To solve the problem, we need to find the angle between two forces, given that the square of the resultant of two forces (4N and 3N) exceeds the square of the resultant of the same forces when they are mutually perpendicular by 12. ### Step-by-Step Solution: 1. **Understand the Resultant of Two Forces**: The resultant \( R \) of two forces \( F_1 \) and \( F_2 \) acting at an angle \( \theta \) is given by the formula: \[ R = \sqrt{F_1^2 + F_2^2 + 2F_1F_2 \cos \theta} \] 2. **Calculate the Resultant When Forces are Perpendicular**: When the forces are mutually perpendicular, \( \theta = 90^\circ \) and \( \cos 90^\circ = 0 \).
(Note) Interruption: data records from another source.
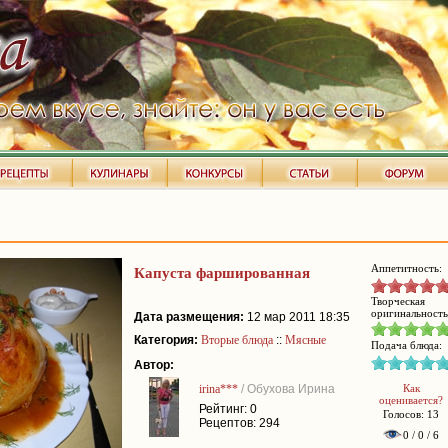
Аппетитность:
Капуста фаршированная
Творческая
оригинальность
Дата размещения:
12 мар 2011 18:35
Категория:
Вторые блюда
::
Мясные
Подача блюда:
Автор:
irina***
/ Обухова Ирина
Как
оценивается?
Рейтинг: 0
Голосов: 13
Рецептов: 294
0 / 0 / 6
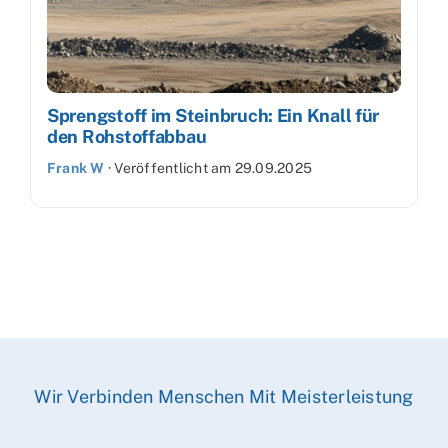
Sprengstoff im Steinbruch: Ein Knall für
den Rohstoffabbau
Frank W
·
Veröffentlicht am
29.09.2025
Wir Verbinden Menschen Mit Meisterleistung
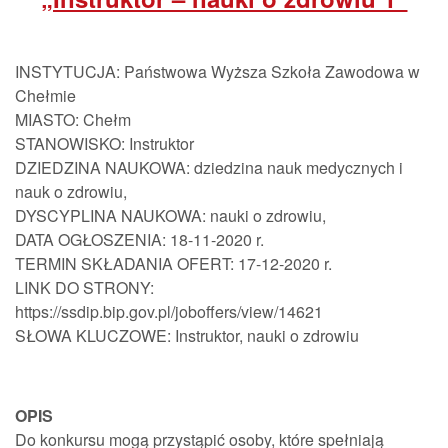
INSTYTUCJA: Państwowa Wyższa Szkoła Zawodowa w
Chełmie
MIASTO: Chełm
STANOWISKO: Instruktor
DZIEDZINA NAUKOWA: dziedzina nauk medycznych i
nauk o zdrowiu,
DYSCYPLINA NAUKOWA: nauki o zdrowiu,
DATA OGŁOSZENIA: 18-11-2020 r.
TERMIN SKŁADANIA OFERT: 17-12-2020 r.
LINK DO STRONY:
https://ssdip.bip.gov.pl/joboffers/view/14621
SŁOWA KLUCZOWE: Instruktor, nauki o zdrowiu
OPIS
Do konkursu mogą przystąpić osoby, które spełniają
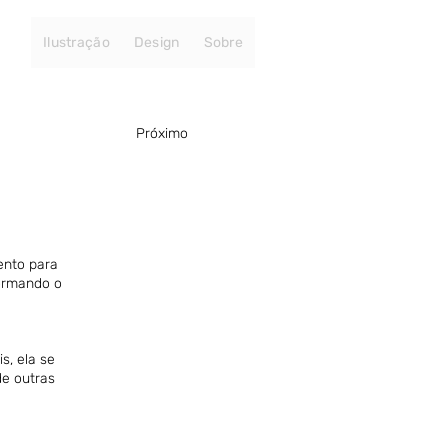
Ilustração
Design
Sobre
Próximo
ento para
ormando o
s, ela se
e outras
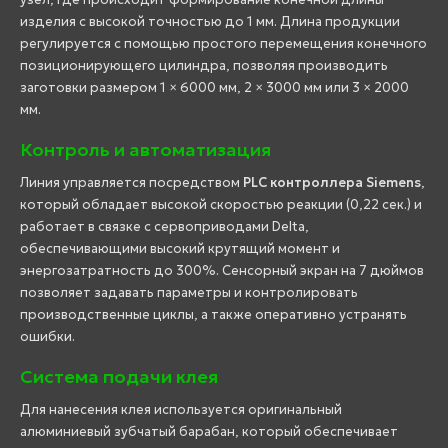
изделия с высокой точностью до 1 мм. Длина продукции
регулируется с помощью простого перемещения конечного
позиционирующего цилиндра, позволяя производить
заготовки размером 1 × 6000 мм, 2 × 3000 мм или 3 × 2000
мм.
Контроль и автоматизация
Линия управляется посредством
PLC контроллера Siemens
,
который обладает высокой скоростью реакции (0,22 сек.) и
работает в связке с сервоприводами Delta,
обеспечивающими высокий крутящий момент и
энергозатратность до 300%. Сенсорный экран на 7 дюймов
позволяет задавать параметры и контролировать
производственные циклы, а также оперативно устранять
ошибки.
Система подачи клея
Для нанесения клея используется оригинальный
алюминиевый зубчатый барабан, который обеспечивает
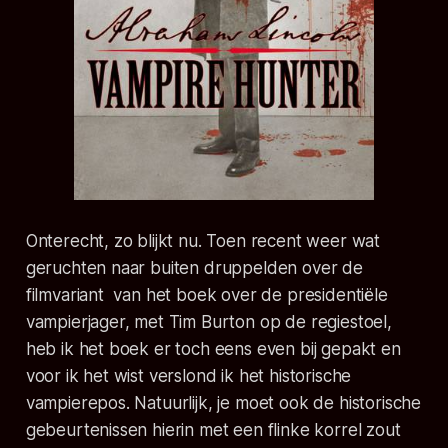
Onterecht, zo blijkt nu. Toen recent weer wat
geruchten naar buiten druppelden over de
filmvariant van het boek over de presidentiële
vampierjager, met Tim Burton op de regiestoel,
heb ik het boek er toch eens even bij gepakt en
voor ik het wist verslond ik het historische
vampierepos. Natuurlijk, je moet ook de historische
gebeurtenissen hierin met een flinke korrel zout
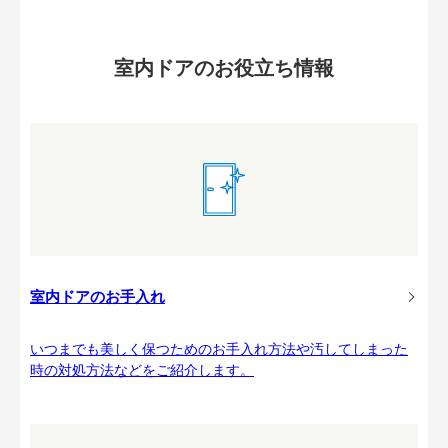
室内ドアのお役立ち情報
室内ドアのお手入れ
いつまでも美しく保つためのお手入れ方法や汚してしまった
時の対処方法などをご紹介します。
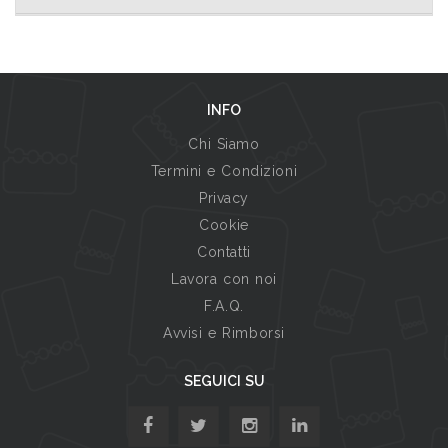
INFO
Chi Siamo
Termini e Condizioni
Privacy
Cookie
Contatti
Lavora con noi
F.A.Q.
Avvisi e Rimborsi
SEGUICI SU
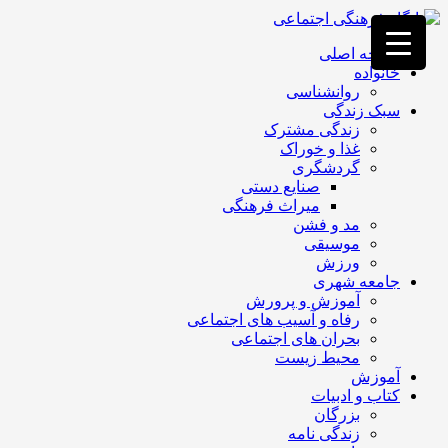
فصد
خون
صفحه اصلی
غرب
خانواده
تهران
روانشناسی
خشکشویی
سبک زندگی
تصفیه
زندگی مشترک
آب
غذا و خوراک
جرثقیل
گردشگری
برقی
a>
صنایع دستی
طراحی
میراث فرهنگی
سایت
مد و فشن
vip
موسیقی
امداد
ورزش
باتری
جامعه شهری
تهران
آموزش و پرورش
رفاه و آسیب های اجتماعی
بحران های اجتماعی
محیط زیست
آموزش
کتاب و ادبیات
بزرگان
زندگی نامه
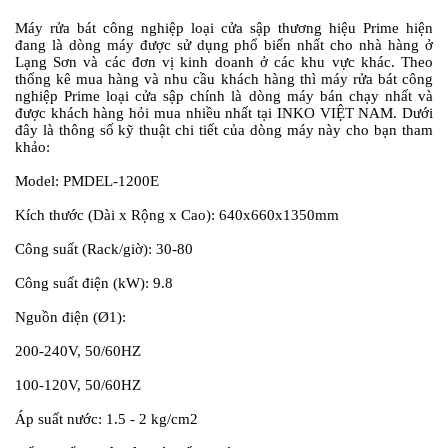
Máy rửa bát công nghiệp loại cửa sập thương hiệu Prime hiện
đang là dòng máy được sử dụng phổ biến nhất cho nhà hàng ở
Lạng Sơn và các đơn vị kinh doanh ở các khu vực khác. Theo
thống kê mua hàng và nhu cầu khách hàng thì máy rửa bát công
nghiệp Prime loại cửa sập chính là dòng máy bán chạy nhất và
được khách hàng hỏi mua nhiều nhất tại INKO VIỆT NAM. Dưới
đây là thông số kỹ thuật chi tiết của dòng máy này cho bạn tham
khảo:
Model: PMDEL-1200E
Kích thước (Dài x Rộng x Cao): 640x660x1350mm
Công suất (Rack/giờ): 30-80
Công suất điện (kW): 9.8
Nguồn điện (Ø1):
200-240V, 50/60HZ
100-120V, 50/60HZ
Áp suất nước: 1.5 - 2 kg/cm2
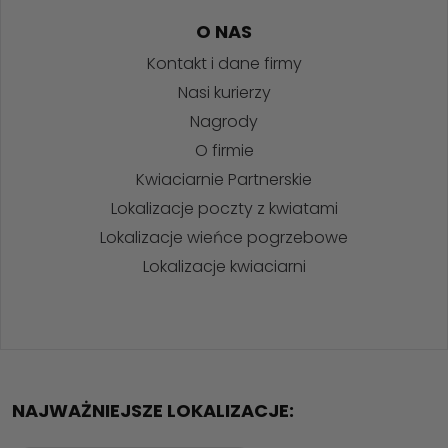
O NAS
Kontakt i dane firmy
Nasi kurierzy
Nagrody
O firmie
Kwiaciarnie Partnerskie
Lokalizacje poczty z kwiatami
Lokalizacje wieńce pogrzebowe
Lokalizacje kwiaciarni
NAJWAŻNIEJSZE LOKALIZACJE:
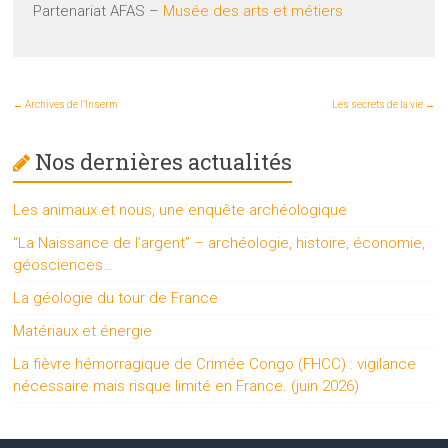
Partenariat AFAS –
Musée des arts et métiers
←
Archives de l’Inserm
Les secrets de la vie
→
Nos dernières actualités
Les animaux et nous, une enquête archéologique
“La Naissance de l’argent” – archéologie, histoire, économie,
géosciences…
La géologie du tour de France
Matériaux et énergie
La fièvre hémorragique de Crimée Congo (FHCC) : vigilance
nécessaire mais risque limité en France. (juin 2026)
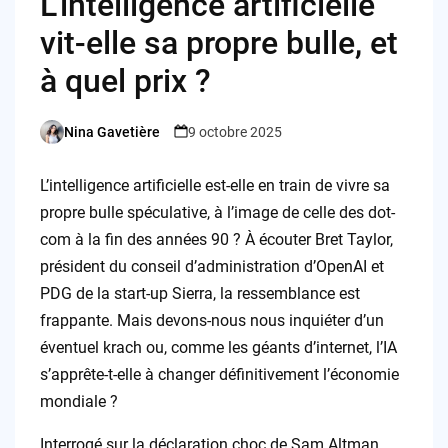
L’intelligence artificielle
vit-elle sa propre bulle, et
à quel prix ?
Nina Gavetière
9 octobre 2025
Posted
by
L’intelligence artificielle est-elle en train de vivre sa
propre bulle spéculative, à l’image de celle des dot-
com à la fin des années 90 ? À écouter Bret Taylor,
président du conseil d’administration d’OpenAI et
PDG de la start-up Sierra, la ressemblance est
frappante. Mais devons-nous nous inquiéter d’un
éventuel krach ou, comme les géants d’internet, l’IA
s’apprête-t-elle à changer définitivement l’économie
mondiale ?
Interrogé sur la déclaration choc de Sam Altman,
Thus, the resultant becomes: \[ R_{\perpendicular} = \sqrt{4^2 + 3^2} = \sqrt{16 + 9} = \sqrt{25} = 5 \, \text{N} \] The square of this resultant is: \[ R_{\perpendicular}^2 = 25 \] 3. **Set Up the Equation for the Given Condition**: According to the problem, the square of the resultant when the angle is \( \theta \) exceeds the square of the resultant when they are perpendicular by 12: \[ R^2 - R_{\perpendicular}^2 = 12 \] Substituting \( R_{\perpendicular}^2 = 25 \): \[ R^2 - 25 = 12 \] Therefore: \[ R^2 = 37 \] 4. **Express the Resultant in Terms of the Angle \( \theta \)**: Now, we can express \( R^2 \) using the formula for the resultant: \[ R^2 = F_1^2 + F_2^2 + 2F_1F_2 \cos \theta \] Substituting \( F_1 = 4 \, \text{N} \) and \( F_2 = 3 \, \text{N} \): \[ R^2 = 4^2 + 3^2 + 2 \cdot 4 \cdot 3 \cos \theta \] This simplifies to: \[ R^2 = 16 + 9 + 24 \cos \theta = 25 + 24 \cos \theta \] 5. **Set the Two Expressions for \( R^2 \) Equal**: Now we can set the two expressions for \( R^2 \) equal: \[ 25 + 24 \cos \theta = 37 \] 6. **Solve for \( \cos \theta \)**: Rearranging gives: \[ 24 \cos \theta = 37 - 25 \] \[ 24 \cos \theta = 12 \] \[ \cos \theta = \frac{12}{24} = \frac{1}{2} \] 7. **Find the Angle \( \theta \)**: The angle \( \theta \) for which \( \cos \theta = \frac{1}{2} \) is: \[ \theta = 60^\circ \] ### Final Answer: The angle between the vectors is \( 60^\circ \).